Ever since the late 1970s, most of the nation states and corporate interests of the Western world have steadily pushed for deregulation towards a global open market. And as various people and groups have lost out, they have consistently met different forms of popular resistance.
The populist convulsions of Trump and Brexit are but the latest responses to the disruption neoliberalism has visited on millions of people. But these responses have been channelled by unscrupulous politicians and media outlets into an insular nativism, pitting one social group or another against “outsiders” who’ve supposedly done them wrong. The dangers and historical precedents are alarming, and well-documented.
But however depressing it might be, those of us invested in social progress should not throw up our arms in despair. Instead, we should seize the opportunity to return to the alter-globalisation movement’s insurgent ideas.
Opening up
Like Trump and Brexit, this earlier “movement of movements” consisted of claims on behalf of people who felt left behind in the age of neoliberalism: look again at the footage and the literature of the protests of the time, we see and hear different voices around the world clamouring for a foothold in globalisation.
This is the crucial difference between today’s anti-global spasms and the alter-globalisation movement. Yes, all its sub-movements called for the regulation of global markets, and for better ways to ensure the spoils of a new globalised world were properly shared. But at the same time, they called for continued social, intellectual, and moral globalisation.
They called for the continued spread of the ideas of a universal humanity, the central dignity of all human life, and the collective global solidarity of peoples and political institutions that would be needed to deal with the 21st century’s global problems, such as climate change.
Beyond that, the very tools and concepts the alter-globalisation protesters used were products of globalisation. The internet allowed these groups to organise collectively, across borders, in ways that were previously unimaginable. Many of their ideals and principles had been built in part by the new international institutions of the postwar period: human rights, transnational governance, global citizenship.
This movement put the landless farm workers of the Global South side-by-side with the industrial trade unionists of the North, and yet it didn’t collapse into incoherence. Instead, it came together around a core principle: while its constituent groups all had their own distinctive concerns, they could all come together to fight their abandonment by corporate-led neoliberalism.

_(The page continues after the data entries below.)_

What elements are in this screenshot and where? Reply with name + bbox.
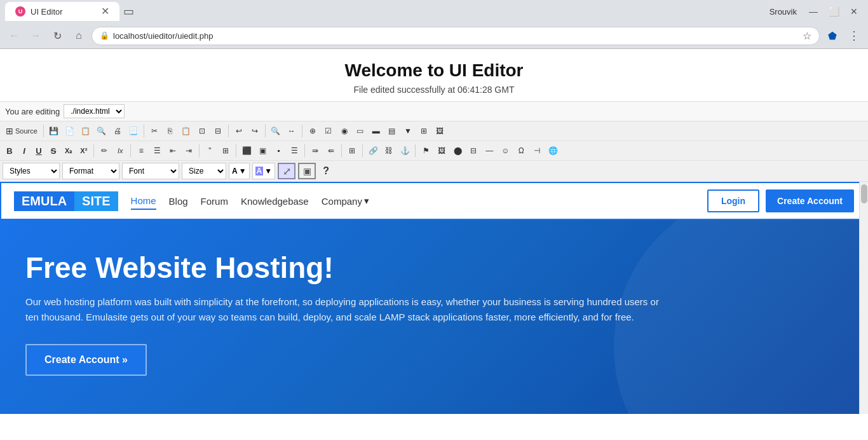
indent-right-button[interactable]: ⇥ — [181, 143, 196, 158]
special-char-button[interactable]: Ω — [513, 143, 529, 158]
find-button[interactable]: 🔍 — [268, 123, 283, 139]
textarea-button[interactable]: ▤ — [384, 123, 400, 139]
preview-icon: ▣ — [303, 166, 311, 176]
table-button[interactable]: ⊞ — [344, 143, 360, 158]
scrollbar-thumb[interactable] — [861, 184, 867, 203]
button-insert[interactable]: ⊞ — [416, 123, 431, 139]
title-bar: U UI Editor ✕ ▭ Srouvik — ⬜ ✕ — [0, 0, 868, 23]
maximize-button[interactable]: ⬜ — [825, 4, 843, 19]
align-left-button[interactable]: ⬛ — [239, 143, 254, 158]
smiley-button[interactable]: ☺ — [498, 143, 513, 158]
paste-button[interactable]: 📋 — [179, 123, 194, 139]
paste-text-button[interactable]: ⊡ — [194, 123, 210, 139]
image-button[interactable]: 🖼 — [432, 123, 447, 139]
page-break-button[interactable]: ⊣ — [529, 143, 545, 158]
tab-icon: U — [15, 6, 25, 17]
font-select[interactable]: Font — [122, 163, 179, 179]
replace-button[interactable]: ↔ — [284, 123, 299, 139]
templates-button[interactable]: 📋 — [78, 123, 93, 139]
url-bar[interactable]: 🔒 localhost/uieditor/uiedit.php ☆ — [92, 27, 820, 45]
select-button[interactable]: ▼ — [400, 123, 416, 139]
table-insert-button[interactable]: ⊟ — [466, 143, 481, 158]
align-justify-button[interactable]: ☰ — [287, 143, 302, 158]
profile-name: Srouvik — [770, 7, 797, 17]
new-tab-button[interactable]: ▭ — [119, 3, 137, 20]
iframe-button[interactable]: 🌐 — [545, 143, 560, 158]
flash-button[interactable]: ⬤ — [450, 143, 465, 158]
home-button[interactable]: ⌂ — [70, 27, 88, 45]
bookmark-icon[interactable]: ☆ — [803, 30, 811, 42]
page-title: Welcome to UI Editor — [0, 60, 868, 81]
clear-format-button[interactable]: ✏ — [97, 143, 112, 158]
hr-button[interactable]: — — [482, 143, 497, 158]
new-button[interactable]: 📄 — [62, 123, 78, 139]
redo-button[interactable]: ↪ — [247, 123, 262, 139]
ltr-button[interactable]: ⇛ — [308, 143, 323, 158]
background-color-button[interactable]: A ▼ — [252, 163, 276, 179]
div-button[interactable]: ⊞ — [218, 143, 233, 158]
radio-button[interactable]: ◉ — [337, 123, 352, 139]
hidden-field-button[interactable]: ▬ — [369, 123, 384, 139]
unordered-list-button[interactable]: ☰ — [149, 143, 165, 158]
back-button[interactable]: ← — [5, 27, 23, 45]
minimize-button[interactable]: — — [804, 4, 822, 19]
tab-close-button[interactable]: ✕ — [101, 6, 109, 17]
align-right-button[interactable]: ▪ — [271, 143, 286, 158]
copy-button[interactable]: ⎘ — [163, 123, 178, 139]
hero-cta-button[interactable]: Create Account » — [25, 344, 147, 376]
browser-menu-button[interactable]: ⋮ — [845, 27, 863, 45]
bold-button[interactable]: B — [3, 143, 17, 158]
tab-title: UI Editor — [31, 7, 63, 17]
link-button[interactable]: 🔗 — [365, 143, 381, 158]
close-button[interactable]: ✕ — [845, 4, 863, 19]
styles-select[interactable]: Styles — [3, 163, 60, 179]
align-center-button[interactable]: ▣ — [255, 143, 270, 158]
source-button[interactable]: ⊞ Source — [3, 123, 41, 139]
forward-button[interactable]: → — [27, 27, 44, 45]
preview-button[interactable]: 🔍 — [94, 123, 109, 139]
superscript-button[interactable]: X² — [76, 143, 91, 158]
reload-button[interactable]: ↻ — [48, 27, 66, 45]
insert-special-button[interactable]: ⊕ — [305, 123, 320, 139]
indent-left-button[interactable]: ⇤ — [165, 143, 180, 158]
hero-description: Our web hosting platform was built with … — [25, 294, 661, 325]
flag-button[interactable]: ⚑ — [418, 143, 433, 158]
unlink-button[interactable]: ⛓ — [381, 143, 397, 158]
size-select[interactable]: Size — [182, 163, 226, 179]
anchor-button[interactable]: ⚓ — [397, 143, 412, 158]
nav-blog[interactable]: Blog — [169, 193, 188, 209]
ordered-list-button[interactable]: ≡ — [133, 143, 149, 158]
subscript-button[interactable]: X₂ — [61, 143, 76, 158]
nav-home[interactable]: Home — [131, 193, 156, 210]
nav-knowledgebase[interactable]: Knowledgebase — [241, 193, 309, 209]
login-button[interactable]: Login — [707, 189, 759, 212]
italic-button[interactable]: I — [17, 143, 31, 158]
bg-color-icon: A — [255, 167, 264, 175]
cut-button[interactable]: ✂ — [147, 123, 162, 139]
nav-company-dropdown[interactable]: Company ▾ — [322, 195, 369, 207]
strikethrough-button[interactable]: S — [46, 143, 60, 158]
frame-button[interactable]: ▭ — [353, 123, 368, 139]
underline-button[interactable]: U — [32, 143, 46, 158]
print-button[interactable]: 🖨 — [110, 123, 125, 139]
help-button[interactable]: ? — [318, 163, 334, 179]
format-select[interactable]: Format — [62, 163, 119, 179]
nav-forum[interactable]: Forum — [201, 193, 228, 209]
file-select[interactable]: ./index.html — [64, 104, 125, 118]
create-account-nav-button[interactable]: Create Account — [766, 189, 854, 212]
undo-button[interactable]: ↩ — [231, 123, 247, 139]
scrollbar[interactable] — [859, 182, 868, 414]
paste-word-button[interactable]: ⊟ — [210, 123, 226, 139]
fullscreen-button[interactable]: ⤢ — [278, 163, 295, 179]
spell-button[interactable]: 📃 — [126, 123, 141, 139]
clear-inline-button[interactable]: Ix — [112, 143, 128, 158]
image-insert-button[interactable]: 🖼 — [434, 143, 449, 158]
editor-toolbar: ⊞ Source 💾 📄 📋 🔍 🖨 📃 ✂ ⎘ 📋 ⊡ ⊟ ↩ ↪ 🔍 ↔ ⊕ — [0, 121, 868, 182]
checkbox-button[interactable]: ☑ — [321, 123, 336, 139]
save-button[interactable]: 💾 — [46, 123, 62, 139]
rtl-button[interactable]: ⇚ — [323, 143, 339, 158]
preview-toggle-button[interactable]: ▣ — [298, 163, 316, 179]
font-color-button[interactable]: A ▼ — [229, 163, 250, 179]
blockquote-button[interactable]: " — [202, 143, 217, 158]
browser-tab[interactable]: U UI Editor ✕ — [5, 2, 119, 21]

Outrage at that same world order has lately turned Western politics in a new and alarming direction – and to change course, it’s time to revive the alter-globalisationists’ ideas. We should be inspired not only by what it was against, but what it was for: a transnational movement of people seeking nothing more than the dignity that should be afforded to all humans across all borders.
This is a vision of social progress we urgently need. As today’s tide of populism signals a retreat from globalisation to the protection of individual nations, all at the expense of global solidarity, we should remember the world has a long and rich history of other alternatives to neoliberalism. To borrow one of the alter-globalisation movement’s familiar phrases: another world is possible.